Iowa is one of the largest states by electric production and the largest one that does not produce petroleum.
In 2021, Iowa had a total summer capacity of 21,771 MW through all of its power plants, and in 2022 Iowa had a net generation of 71,316 gigawatt-hours. The corresponding electrical energy generation mix was 62.4% wind, 25.4% coal, 9.2% natural gas, 1.6% hydroelectric, 1% solar, 0.2% petroleum and 0.3% biomass. Small-scale solar, which includes customer-owned photovoltaic panels, delivered 308 GWh to the state's electrical grid.

Iowa has been among the top-five energy-consuming states, due in large part to its productive agriculture industry.
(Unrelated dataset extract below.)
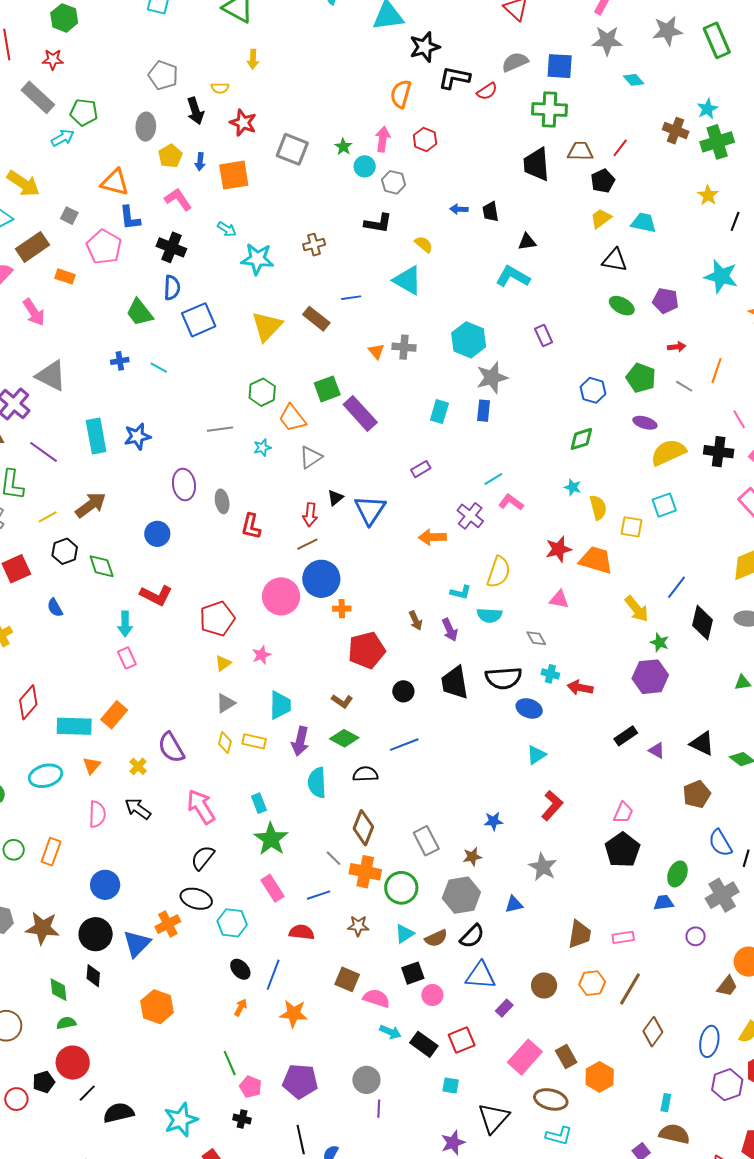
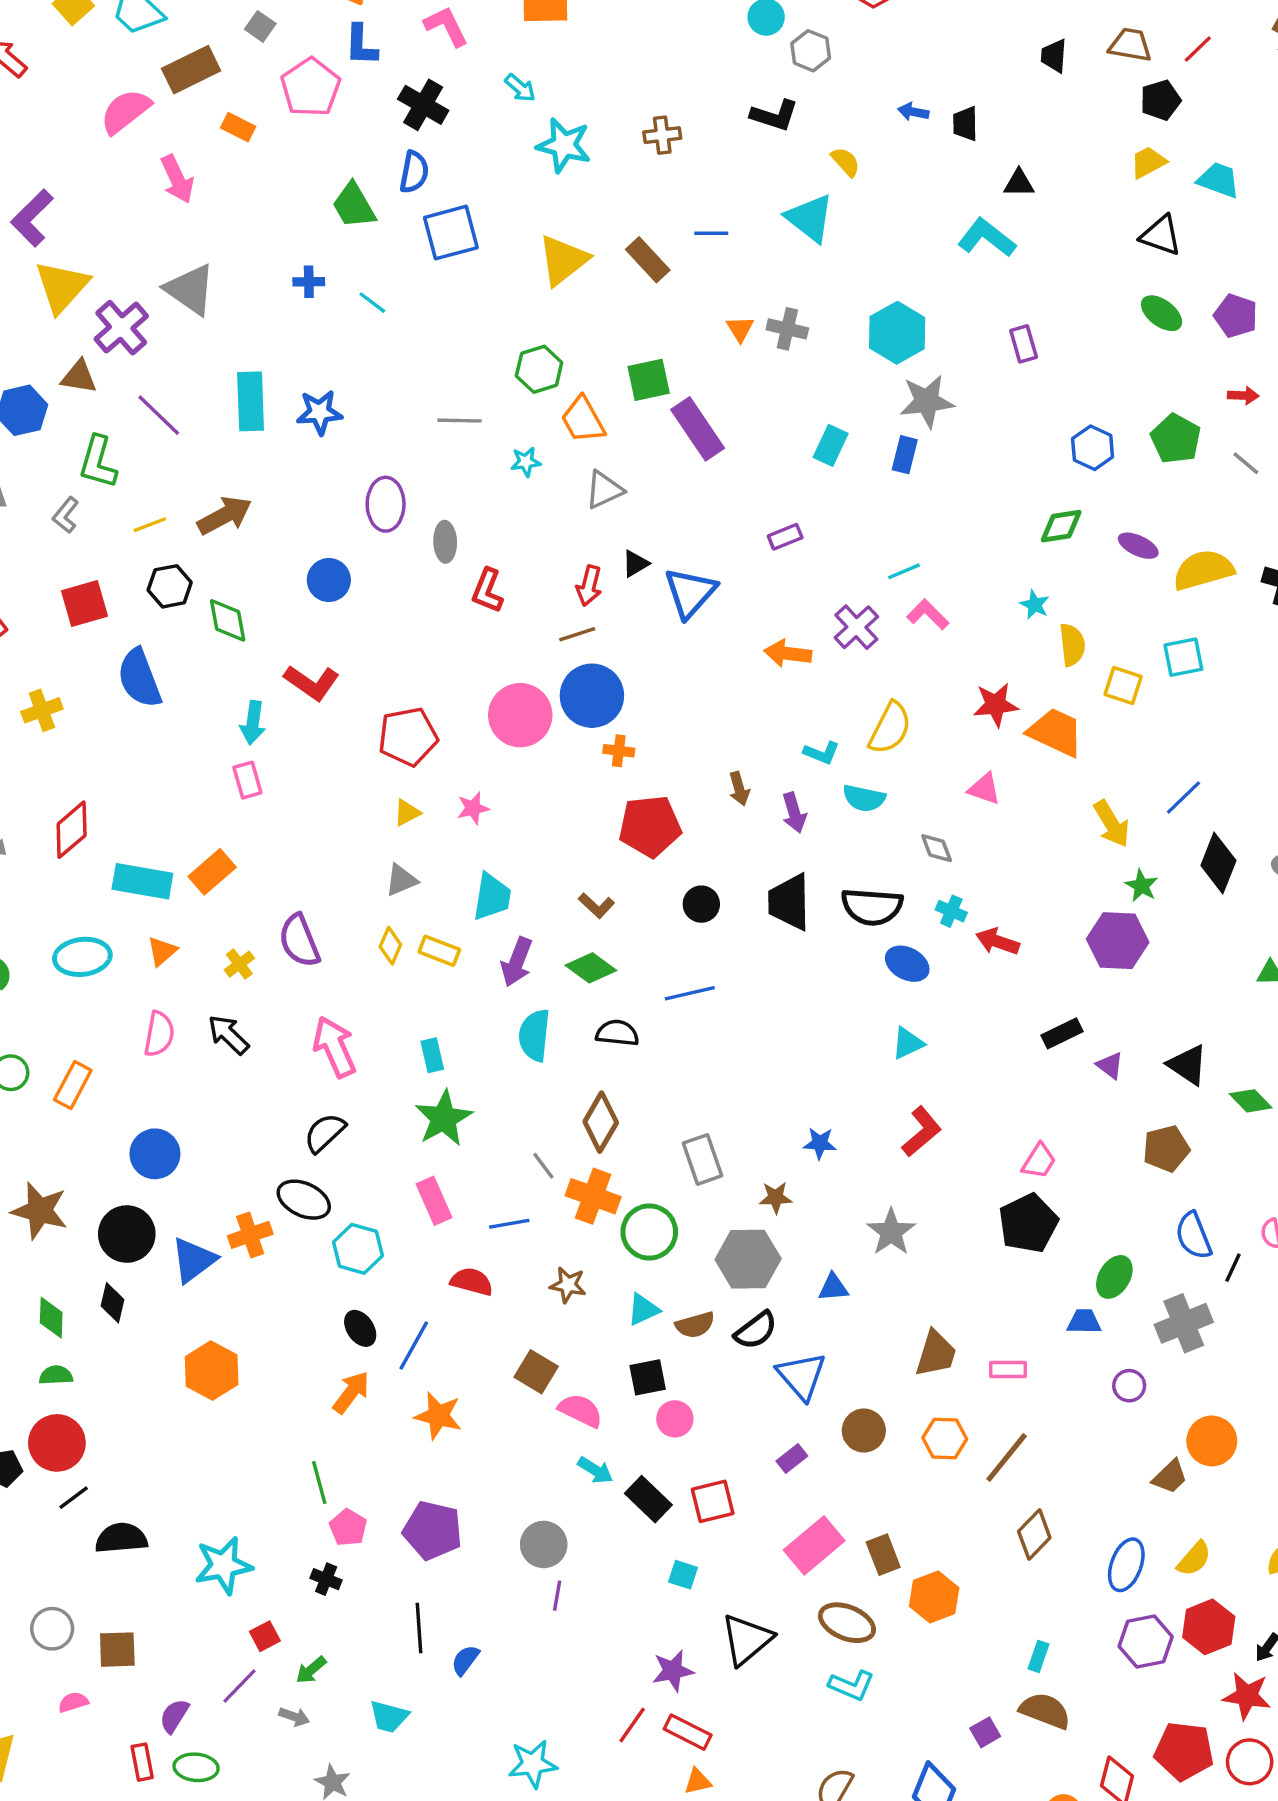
black trapezoid: (536, 164) -> (1054, 56), size x0.6
purple ellipse: (645, 423) -> (1138, 546), moved
blue semicircle: (55, 608) -> (139, 678), size x1.8
blue triangle: (481, 976) -> (801, 1376), moved, turned 36
orange arrow: (241, 1007) -> (351, 1392), size x1.5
State regulators implemented the nation's first renewable portfolio standard (RPS) applied to investor-owned utilities in 1983. The goal of 105 megawatts was soon met, and was exceeded nearly 100 times over by the end of 2019. All electrical utility customers have had the option to support further expansion of renewable generation since 2004, and regulators have also taken steps to encourage greater efficiency of energy use. Iowa has produced more electricity than it has consumed since 2008.

== Ethanol ==
In 2022, Iowa was estimated to produce 4,500,000,000 U.S.gal of ethanol per year, a quarter of the national capacity. As such, Iowa is the largest state by ethanol production capacity. However, the state's production is nearing capacity for its 42 plants.

== Hydroelectric ==
According to National Hydropower Association, Iowa produces 980,000 MWh through conventional hydropower. On the Mississippi River, Iowa has four hydroelectric plants. The largest is found in Keokuk.

Hydroelectric dams were originally used for grinding grain in the 1830s. However, they are being dismantled for environmental purposes.

==Nuclear==
Duane Arnold Energy Center is Iowa's only nuclear power plant and began decommissioning in 2020; as of 2024, they are considering reopening it to help power AI data center projects in Iowa.

== Solar power ==

Iowa produced 349 megawatts of solar power installed as of March 2022. Rooftop solar panels alone can produce 20% of Iowa's energy.

== Wind power ==

Wind power makes up 62% of Iowa's electric production.